═══ Dataset records

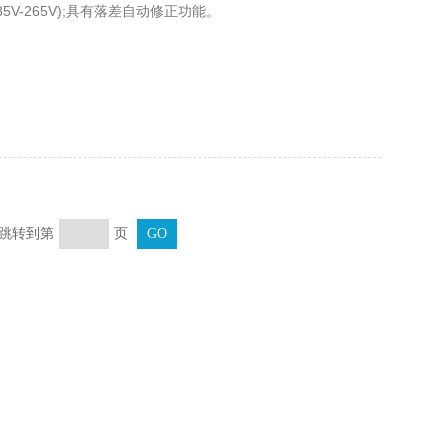
V-265V);具有落差自动修正功能。
页 跳转到第
页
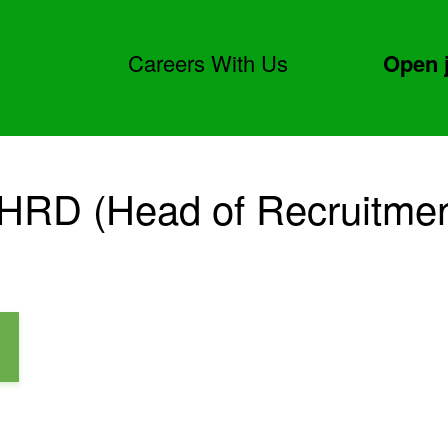
Careers With Us
Open 
 HRD (Head of Recruitmen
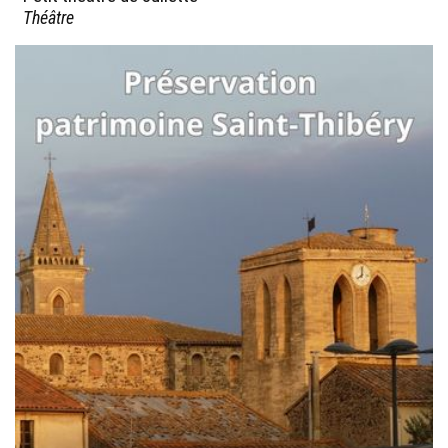
Théâtre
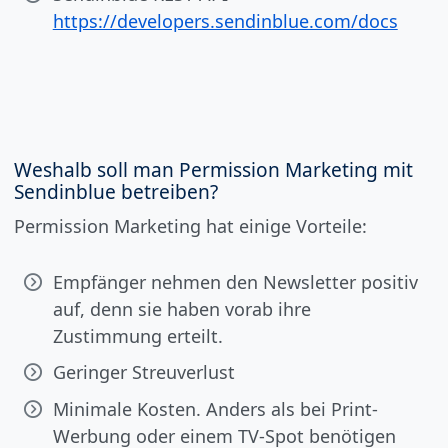
https://developers.sendinblue.com/docs
Weshalb soll man Permission Marketing mit
Sendinblue betreiben?
Permission Marketing hat einige Vorteile:
Empfänger nehmen den Newsletter positiv
auf, denn sie haben vorab ihre
Zustimmung erteilt.
Geringer Streuverlust
Minimale Kosten. Anders als bei Print-
Werbung oder einem TV-Spot benötigen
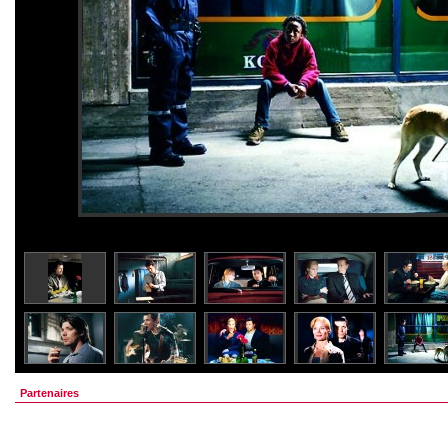
Partenaires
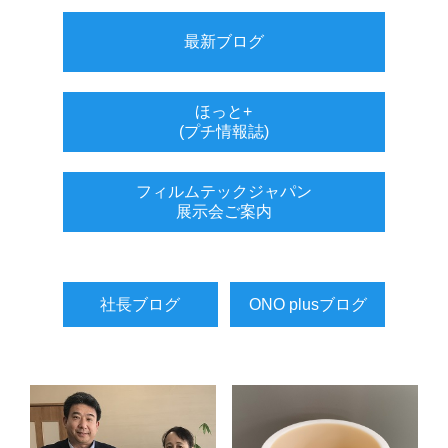
最新ブログ
ほっと+
(プチ情報誌)
フィルムテックジャパン
展示会ご案内
社長ブログ
ONO plusブログ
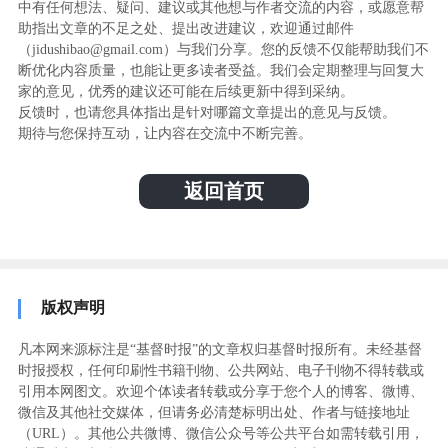
中有任何想法、疑问、建议或其他想与作者交流的内容，或愿意帮
助指出文章的不足之处、提出改进建议，欢迎通过邮件
（jidushibao@gmail.com）与我们分享。您的反馈不仅能帮助我们不
断优化内容质量，也能让更多读者受益。我们会定期整理与回复大
家的意见，优秀的建议还可能在后续更新中得到采纳。
反馈时，也请您具体指出是针对哪篇文章提出的意见与反馈。
期待与您保持互动，让内容在交流中不断完善。
返回首页
版权声明
凡本网来源标注是“基督时报”的文章权归基督时报所有。未经基督
时报授权，任何印刷性书籍刊物、公共网站、电子刊物不得转载或
引用本网图文。欢迎个体读者转载或分享于您个人的博客、微博、
微信及其他社交媒体，但请务必清楚标明出处、作者与链接地址
（URL）。其他公共微博、微信公众号等公共平台如需转载引用，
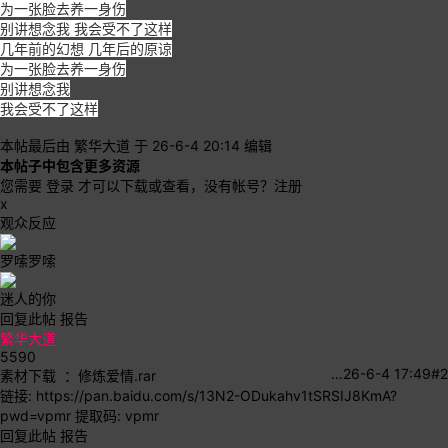
为一张脸去养一身伤
别讲想念我 我会受不了这样
几年前的幻想 几年后的原谅
为一张脸去养一身伤
别讲想念我
我会受不了这样
本帖最后由 繁华大道 于 26-6-4 20:14 编辑
本帖子中包含更多资源
您需要
登录
才可以下载或查看，没有帐号？
注册
x
观众反应
罗嗦罗嗦
迷人的你
回复此帖
报告
繁华大道
5590
…
26-6-4 17:49
#2
素材下载 ：修炼爱情.rar
链接:
https://pan.baidu.com/s/13N2-ODukahv1tSRSIJ8KmA?
pwd=vpmr
提取码: vpmr
回复此帖
报告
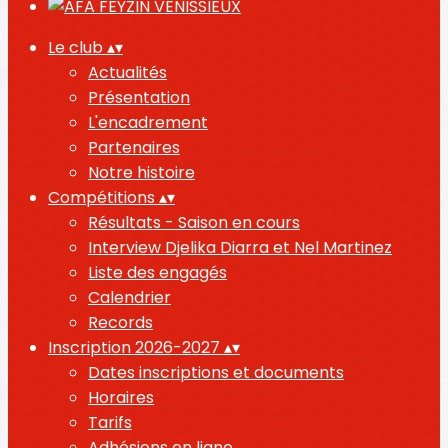
Le club
▴
▾
Actualités
Présentation
L'encadrement
Partenaires
Notre histoire
Compétitions
▴
▾
Résultats - Saison en cours
Interview Djelika Diarra et Nel Martinez
Liste des engagés
Calendrier
Records
Inscription 2026-2027
▴
▾
Dates inscriptions et documents
Horaires
Tarifs
Adhésions en ligne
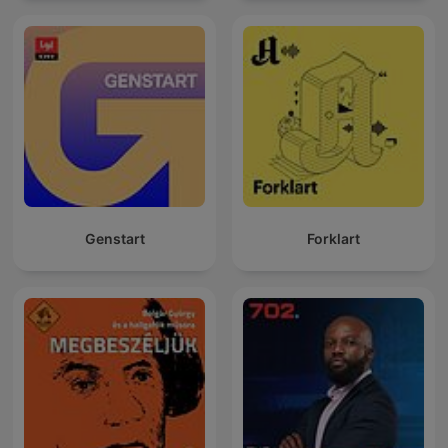
Genstart
Forklart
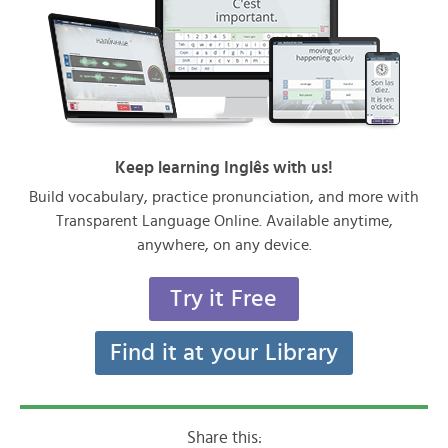
Keep learning Inglês with us!
Build vocabulary, practice pronunciation, and more with
Transparent Language Online. Available anytime,
anywhere, on any device.
Try it Free
Find it at your Library
Share this:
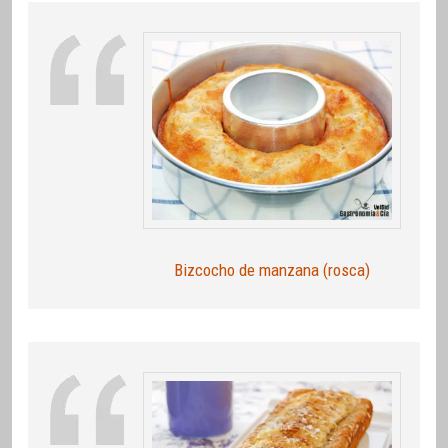
Bizcocho de manzana (rosca)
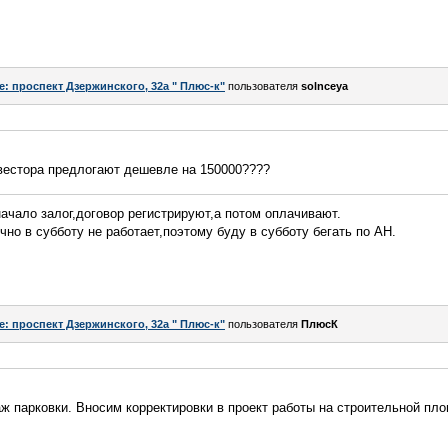
e: проспект Дзержинского, 32а " Плюс-к"
пользователя
solnceya
нвестора предлогают дешевле на 150000????
ачало залог,договор регистрируют,а потом оплачивают.
но в субботу не работает,поэтому буду в субботу бегать по АН.
e: проспект Дзержинского, 32а " Плюс-к"
пользователя
ПлюсК
аж парковки. Вносим корректировки в проект работы на строительной п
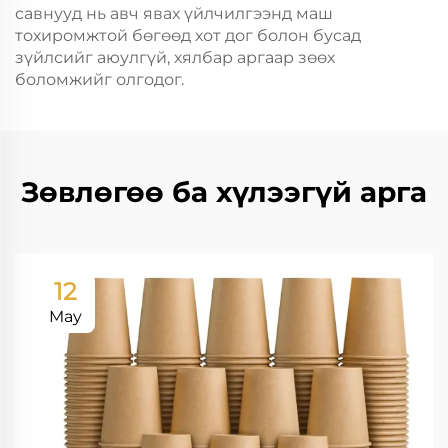
савнууд нь авч явах үйлчилгээнд маш
тохиромжтой бөгөөд хот дог болон бусад
зүйлсийг аюулгүй, хялбар аргаар зөөх
боломжийг олгодог.
Зөвлөгөө ба хүлээгүй арга
12
May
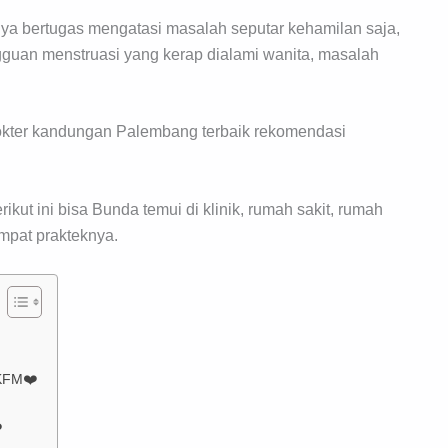
nya bertugas mengatasi masalah seputar kehamilan saja,
gguan menstruasi yang kerap dialami wanita, masalah
dokter kandungan Palembang terbaik rekomendasi
t ini bisa Bunda temui di klinik, rumah sakit, rumah
mpat prakteknya.
-KFM❤️
️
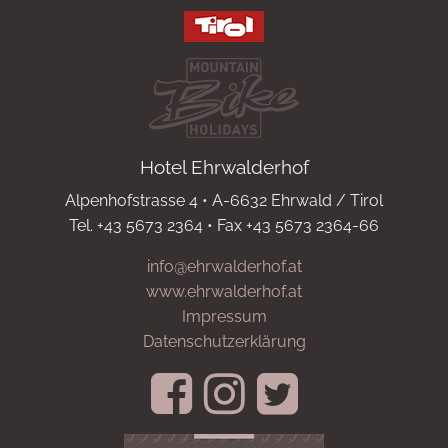
Hotel Ehrwalderhof
Alpenhofstrasse 4 • A-6632 Ehrwald / Tirol
Tel. +43 5673 2364 • Fax +43 5673 2364-66
info@ehrwalderhof.at
www.ehrwalderhof.at
Impressum
Datenschutzerklärung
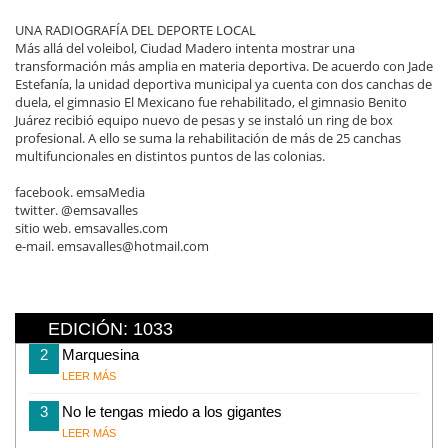
UNA RADIOGRAFÍA DEL DEPORTE LOCAL
Más allá del voleibol, Ciudad Madero intenta mostrar una
transformación más amplia en materia deportiva. De acuerdo con Jade
Estefanía, la unidad deportiva municipal ya cuenta con dos canchas de
duela, el gimnasio El Mexicano fue rehabilitado, el gimnasio Benito
Juárez recibió equipo nuevo de pesas y se instaló un ring de box
profesional. A ello se suma la rehabilitación de más de 25 canchas
multifuncionales en distintos puntos de las colonias.
facebook. emsaMedia
twitter. @emsavalles
sitio web. emsavalles.com
e-mail. emsavalles@hotmail.com
EDICIÓN: 1033
2
Marquesina
LEER MÁS
3
No le tengas miedo a los gigantes
LEER MÁS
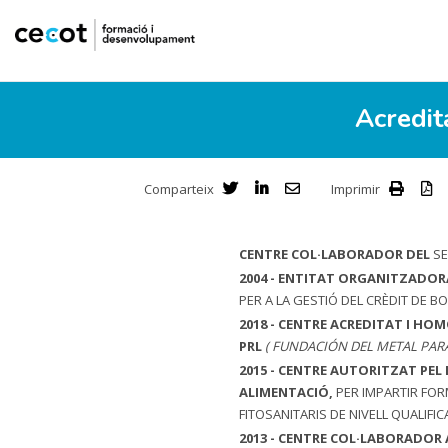
Acredit
Comparteix
Imprimir
CENTRE COL·LABORADOR DEL
SE
2004 - ENTITAT ORGANITZADOR
PER A LA GESTIÓ DEL CRÈDIT DE B
2018 - CENTRE ACREDITAT I HO
PRL
( FUNDACIÓN DEL METAL PARA
2015 - CENTRE AUTORITZAT PEL
ALIMENTACIÓ,
PER IMPARTIR FOR
FITOSANITARIS DE NIVELL QUALIFIC
2013 - CENTRE COL·LABORADOR 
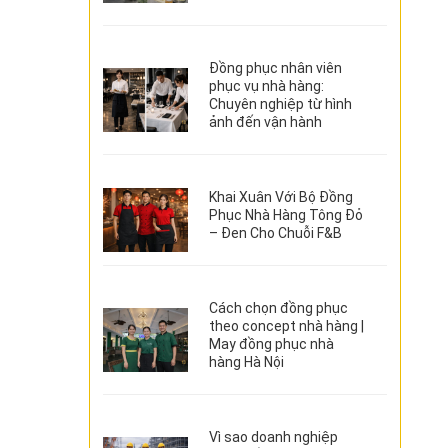
Đồng phục nhân viên
phục vụ nhà hàng:
Chuyên nghiệp từ hình
ảnh đến vận hành
Khai Xuân Với Bộ Đồng
Phục Nhà Hàng Tông Đỏ
– Đen Cho Chuỗi F&B
Cách chọn đồng phục
theo concept nhà hàng |
May đồng phục nhà
hàng Hà Nội
Vì sao doanh nghiệp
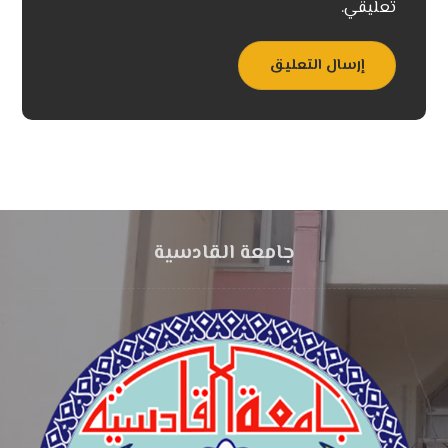
تعليقي.
إرسال التعليق
جامعة القادسية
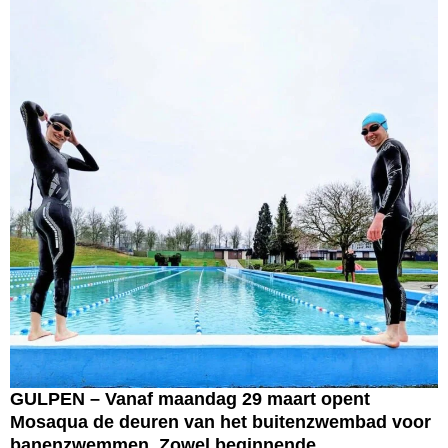
GULPEN – Vanaf maandag 29 maart opent
Mosaqua de deuren van het buitenzwembad voor
banenzwemmen. Zowel beginnende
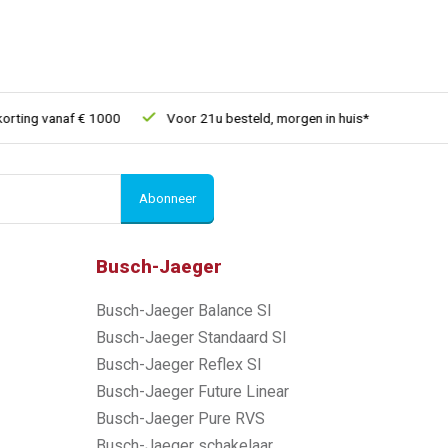
ng vanaf € 1000
Voor 21u besteld, morgen in huis*
30 dagen r
Abonneer
Busch-Jaeger
Busch-Jaeger Balance SI
Busch-Jaeger Standaard SI
Busch-Jaeger Reflex SI
Busch-Jaeger Future Linear
Busch-Jaeger Pure RVS
Busch-Jaeger schakelaar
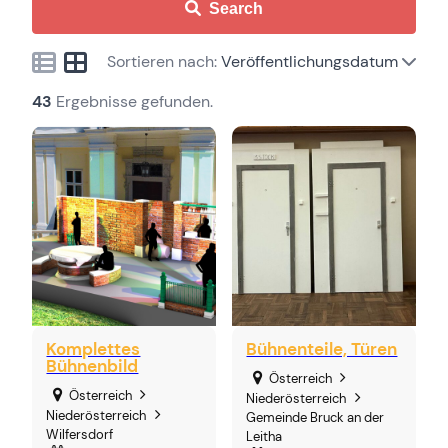
Search
Sortieren nach:
Veröffentlichungsdatum
43
Ergebnisse gefunden.
Komplettes
Bühnenteile, Türen
Bühnenbild
Österreich
Österreich
Niederösterreich
Niederösterreich
Gemeinde Bruck an der
Wilfersdorf
Leitha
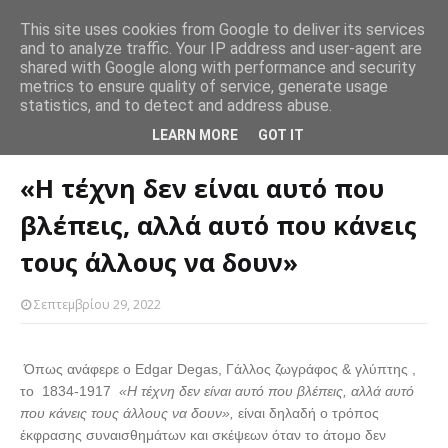
This site uses cookies from Google to deliver its services
and to analyze traffic. Your IP address and user-agent are
Ο εθελοντισμός και άλλες πράξεις καλοσύνης βοηθούν και
Θέλ
shared with Google along with performance and security
SLIDER
 σύνδεση
αυτόν που βοηθάει.
γε
metrics to ensure quality of service, generate usage
statistics, and to detect and address abuse.
Αρχική σελίδα
SLIDER
«Η τέχνη δεν είναι αυτό που βλέπεις, αλλά
LEARN MORE
GOT IT
αυτό που κάνεις τους άλλους να δουν»
«Η τέχνη δεν είναι αυτό που
βλέπεις, αλλά αυτό που κάνεις
τους άλλους να δουν»
Σεπτεμβρίου 29, 2022
Όπως ανάφερε ο Edgar Degas, Γάλλος ζωγράφος & γλύπτης ,
το 1834-1917
«Η τέχνη δεν είναι αυτό που βλέπεις, αλλά αυτό
που κάνεις τους άλλους να δουν»,
είναι δηλαδή ο τρόπος
έκφρασης συναισθημάτων και σκέψεων όταν το άτομο δεν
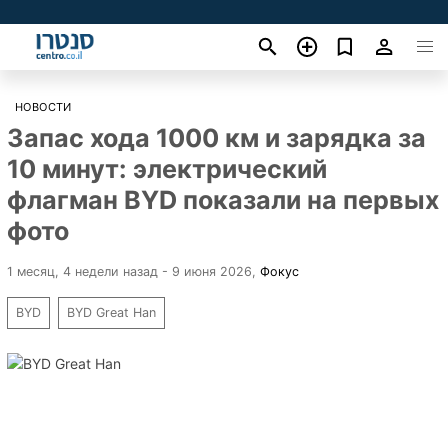
НОВОСТИ
Запас хода 1000 км и зарядка за
10 минут: электрический
флагман BYD показали на первых
фото
1 месяц, 4 недели назад - 9 июня 2026
,
Фокус
BYD
BYD Great Han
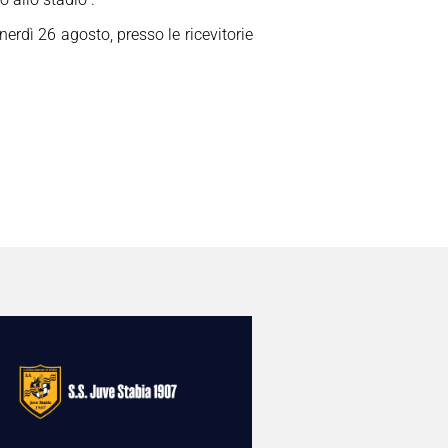
enerdì 26 agosto, presso le ricevitorie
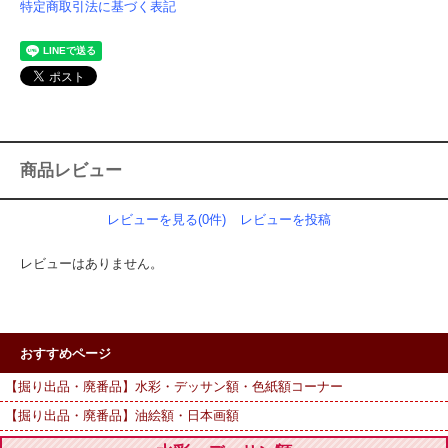
特定商取引法に基づく表記
商品レビュー
レビューを見る(0件)
レビューを投稿
レビューはありません。
おすすめページ
【掘り出品・廃番品】水彩・デッサン額・色紙額コーナー
【掘り出品・廃番品】油絵額・日本画額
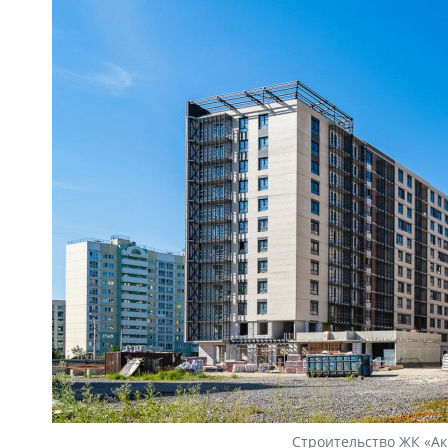
Строительство ЖК «Ак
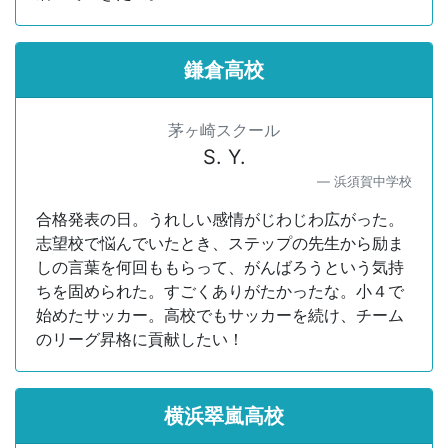
鎌倉高校
茅ヶ崎スクール
S. Y.
浜須賀中学校
合格発表の日。うれしい感情がじわじわ広がった。
志望校で悩んでいたとき、ステップの先生から励ま
しの言葉を何回ももらって、がんばろうという気持
ちを固められた。すごくありがたかったな。小４で
始めたサッカー。高校でもサッカーを続け、チーム
のリーグ昇格に貢献したい！
横浜翠嵐高校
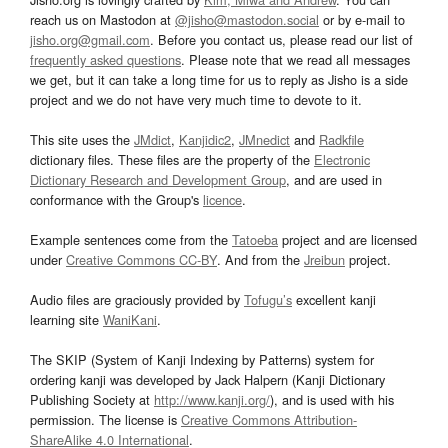
reach us on Mastodon at
@jisho@mastodon.social
or by e-mail to
jisho.org@gmail.com
. Before you contact us, please read our list of
frequently asked questions
. Please note that we read all messages
we get, but it can take a long time for us to reply as Jisho is a side
project and we do not have very much time to devote to it.
This site uses the
JMdict
,
Kanjidic2
,
JMnedict
and
Radkfile
dictionary files. These files are the property of the
Electronic
Dictionary Research and Development Group
, and are used in
conformance with the Group's
licence
.
Example sentences come from the
Tatoeba
project and are licensed
under
Creative Commons CC-BY
. And from the
Jreibun
project.
Audio files are graciously provided by
Tofugu’s
excellent kanji
learning site
WaniKani
.
The SKIP (System of Kanji Indexing by Patterns) system for
ordering kanji was developed by Jack Halpern (Kanji Dictionary
Publishing Society at
http://www.kanji.org/
), and is used with his
permission. The license is
Creative Commons Attribution-
ShareAlike 4.0 International
.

══════

* **What is expected**: Could you find every line in the records above that contains the word "Busch" and copy it?

* **Output below**:
Busch-Jaeger
Busch-Jaeger Balance SI
Busch-Jaeger Standaard SI
Busch-Jaeger Reflex SI
Busch-Jaeger Future Linear
Busch-Jaeger Pure RVS
Busch-Jaeger schakelaar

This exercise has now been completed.